Bild: Ich bin hier wahrscheinlich unter meinen Freunden und in meinem Kreis in der Minderheit, wo ich sage, ich glaube, dass Großbritannien eigentlich nicht austreten wird, auch wenn die Konzessionen, die Cameron abgewinnen kann, sehr gering sind. Aber mehr Angst habe ich, dass eigentlich Europa oder die Eurozone zerkrümelt, noch eher, dass Großbritannien eigentlich austritt.
Heckmann: Inwiefern? Weshalb?
Bild: Na ja. Die Eurozone von hieraus gesehen, aber auch sicherlich von Griechenland, von Spanien, von Italien, ist inzwischen so schwach und irgendwie so eine Fehlkonstruktion, auch wenn das eine wunderschöne politische Idee ist, dass ich Angst habe, dass eigentlich Europa praktisch zerbröckelt, ohne dass Großbritannien austreten wird. Ich sage nicht, dass die EU nicht mehr existieren wird in einigen Jahren, aber nicht so, wie sie jetzt ist, und dazu braucht es nicht einmal einen Austritt von Großbritannien.
Heckmann: Herr Bild, wenn Großbritannien abstimmt und ein Nein dabei herauskommen sollte zu Europa, wird das Folgen haben für die Einheit Großbritanniens insgesamt? Wie werden die Schotten beispielsweise reagieren?

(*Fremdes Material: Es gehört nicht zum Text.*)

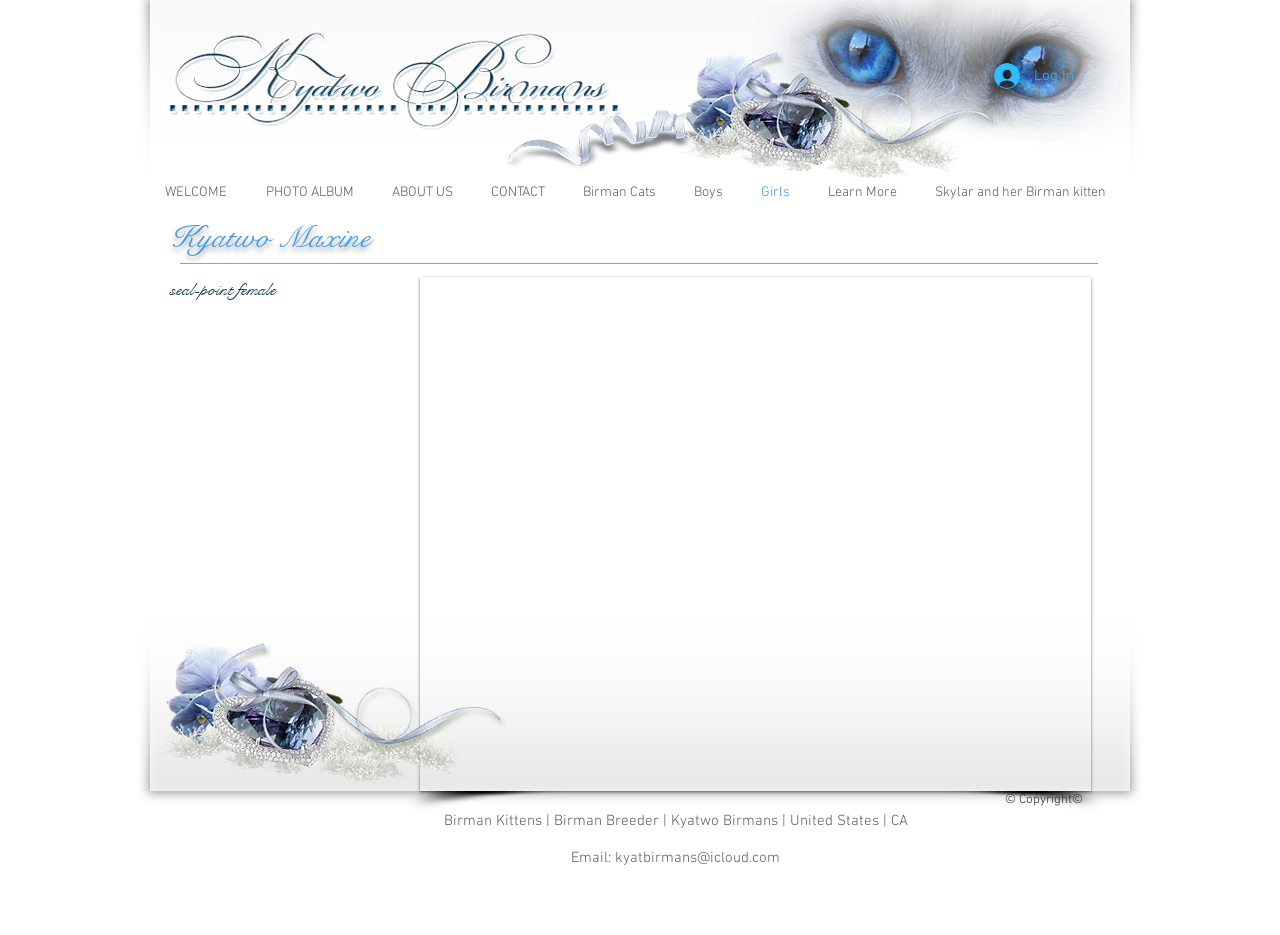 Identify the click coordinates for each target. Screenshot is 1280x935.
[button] (866, 192)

Bild: Die Schotten werden dann sicherlich dafür plädieren, dass sie wieder ein Referendum machen, um dann ihre eigene Unabhängigkeit zu gewinnen. Die hatten versprochen, jetzt nicht innerhalb einer Generation ein neues Referendum zu verlangen, aber ob dieses Versprechen gehalten wird, das glaube ich eigentlich nicht, vor allem, wenn es dazu käme, zum Beispiel, dass England und Wales für einen Austritt wählen würde in einem Referendum und Schottland aber für eine Mitgliedschaft in der EU wählen würde. Das würde dann wirklich diese Einheit des sogenannten United Kingdom, des Vereinigten Königreichs, wirklich unter Druck stellen.

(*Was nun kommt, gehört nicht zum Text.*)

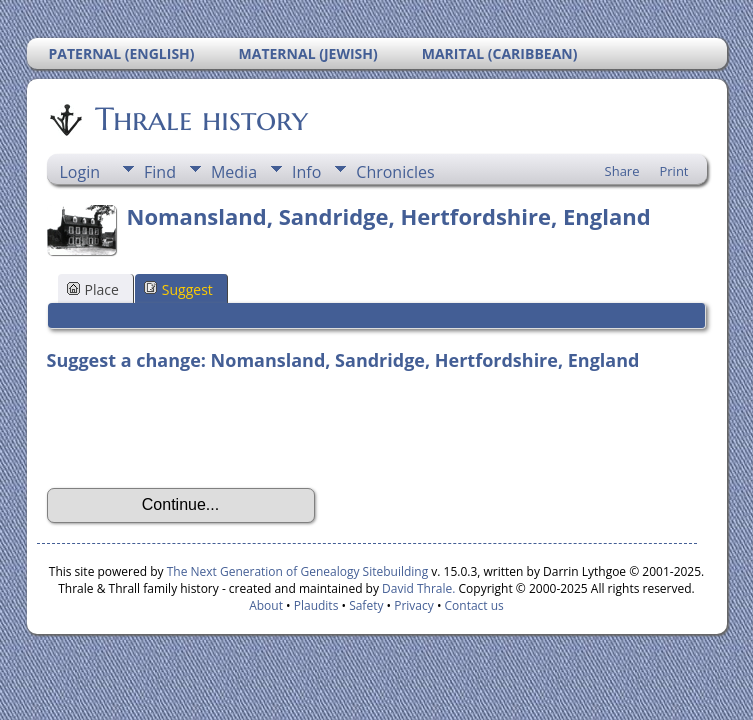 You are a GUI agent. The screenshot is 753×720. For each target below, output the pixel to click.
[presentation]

Heckmann: Wir werden das weiter beobachten. - Wir haben gesprochen über den Wahlausgang in Großbritannien mit Peter Bild, langjähriger Deutschland-Korrespondent von „Times", „Guardian" und „Independent". Herr Bild, herzlichen Dank für das Gespräch, schöne Grüße nach London.
Bild: Ich danke.
Äußerungen unserer Gesprächspartner geben deren eigene Auffassungen wieder. Der Deutschlandfunk macht sich Äußerungen seiner Gesprächspartner in Interviews und Diskussionen nicht zu eigen.